The easy bit is $$ \int_0^y \left( \frac{1}{1-x}-\frac{nx^{n-1}}{1-x^n} \right) \, dx = [ -\log{(1-x)}+\log{(1-x^n)} ]_0^y = \log{\left(\frac{1-y^n}{1-y}\right)}. $$ This clearly tends to $\log{n}$, using L'Hôpital, for example.

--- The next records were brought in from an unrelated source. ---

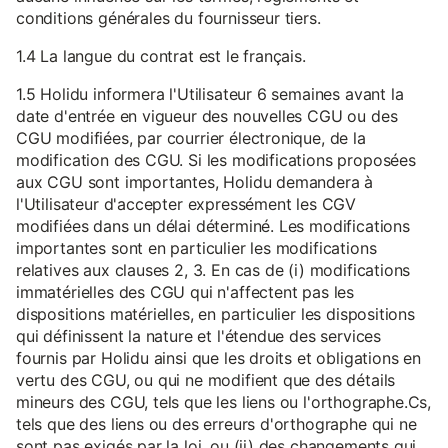
conditions générales du fournisseur tiers.
1.4 La langue du contrat est le français.
1.5 Holidu informera l'Utilisateur 6 semaines avant la
date d'entrée en vigueur des nouvelles CGU ou des
CGU modifiées, par courrier électronique, de la
modification des CGU. Si les modifications proposées
aux CGU sont importantes, Holidu demandera à
l'Utilisateur d'accepter expressément les CGV
modifiées dans un délai déterminé. Les modifications
importantes sont en particulier les modifications
relatives aux clauses 2, 3. En cas de (i) modifications
immatérielles des CGU qui n'affectent pas les
dispositions matérielles, en particulier les dispositions
qui définissent la nature et l'étendue des services
fournis par Holidu ainsi que les droits et obligations en
vertu des CGU, ou qui ne modifient que des détails
mineurs des CGU, tels que les liens ou l'orthographe.Cs,
tels que des liens ou des erreurs d'orthographe qui ne
sont pas exigés par la loi, ou (ii) des changements qui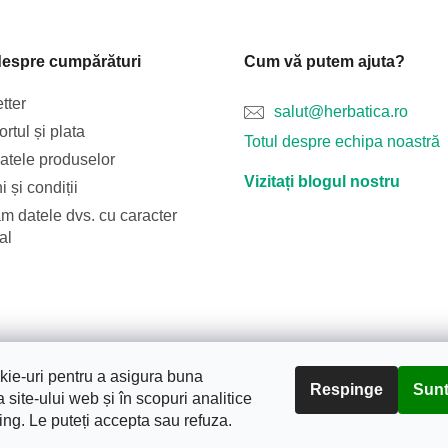
despre cumpărături
Cum vă putem ajuta?
tter
salut@herbatica.ro
rtul și plata
Totul despre echipa noastră
catele produselor
Vizitați blogul nostru
 și condiții
m datele dvs. cu caracter
al
Blog
Transportul și plata
Despre noi
Termeni și condiții
ie-uri pentru a asigura buna
Respinge
Sunt
 site-ului web și în scopuri analitice
ing. Le puteți accepta sau refuza.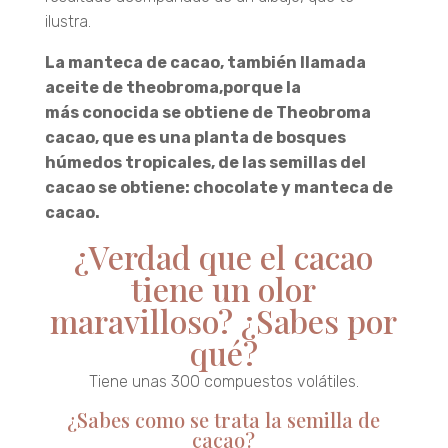
ilustra.
La manteca de cacao, también llamada
aceite de theobroma,porque la
más conocida se obtiene de Theobroma
cacao, que es una planta de bosques
húmedos tropicales, de las semillas del
cacao se obtiene: chocolate y manteca de
cacao.
¿Verdad que el cacao
tiene un olor
maravilloso? ¿Sabes por
qué?
Tiene unas 300 compuestos volátiles.
¿Sabes como se trata la semilla de
cacao?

It remains to get rid of the nasty term, $$ \lim_{M \to \infty} \lim_{y \uparrow 1} \int_0^y \left( -\frac{x^{Mn}}{1-x} + n\frac{x^{Mn+n-1}}{1-x^n} \right) \, dx. $$ Taking out a factor of $x^{Mn}$, we have $$ x^{Mn} \left( \frac{nx^{n-1}}{1-x^n}-\frac{1}{1-x} \right) = x^{Mn}\frac{1}{1-x}\left(\frac{nx^{n-1}}{(1+x+\dotsb+x^{n-1})}-1\right) $$ Doing a series expansion about $x=1$ shows that in fact this is continuous in a neighbourhood of $x=1$. It is continuous elsewhere in the interval, and hence bounded above by $C$, say. Then the whole term is bounded above by $$ \int_0^1 Cx^{Mn} \, dx = \frac{C}{Mn+1} \to 0 $$ as $M \to \infty$, so the whole limit evaluates to $\log{n}$.